### INFORMATION SUPPLIED

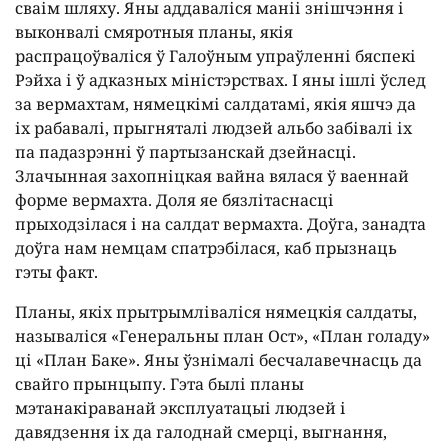
сваім шляху. Яны аддаваліся маніі знішчэння і
выконвалі смяротныя планы, якія
распрацоўваліся ў Галоўным упраўленні бяспекі
Рэйха і ў адказных міністэрствах. І яны ішлі ўслед
за вермахтам, нямецкімі салдатамі, якія яшчэ да
іх рабавалі, прыгняталі людзей альбо забівалі іх
па падазрэнні ў партызанскай дзейнасці.
Злачынная захопніцкая вайна вялася ў ваеннай
форме вермахта. Доля яе бязлітаснасці
прыходзілася і на салдат вермахта. Доўга, занадта
доўга нам немцам спатрэбілася, каб прызнаць
гэты факт.
Планы, якіх прытрымліваліся нямецкія салдаты,
называліся «Генеральны план Ост», «План голаду»
ці «План Баке». Яны ўзнімалі бесчалавечнасць да
свайго прынцыпу. Гэта былі планы
мэтанакіраванай эксплуатацыі людзей і
давядзення іх да галоднай смерці, выгнання,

### PROBLEM
Repeat each record verbatim, pictures excluded.

### PROBLEM SOLUTION
сваім шляху. Яны аддаваліся маніі знішчэння і
выконвалі смяротныя планы, якія
распрацоўваліся ў Галоўным упраўленні бяспекі
Рэйха і ў адказных міністэрствах. І яны ішлі ўслед
за вермахтам, нямецкімі салдатамі, якія яшчэ да
іх рабавалі, прыгняталі людзей альбо забівалі іх
па падазрэнні ў партызанскай дзейнасці.
Злачынная захопніцкая вайна вялася ў ваеннай
форме вермахта. Доля яе бязлітаснасці
прыходзілася і на салдат вермахта. Доўга, занадта
доўга нам немцам спатрэбілася, каб прызнаць
гэты факт.
Планы, якіх прытрымліваліся нямецкія салдаты,
называліся «Генеральны план Ост», «План голаду»
ці «План Баке». Яны ўзнімалі бесчалавечнасць да
свайго прынцыпу. Гэта былі планы
мэтанакіраванай эксплуатацыі людзей і
давядзення іх да галоднай смерці, выгнання,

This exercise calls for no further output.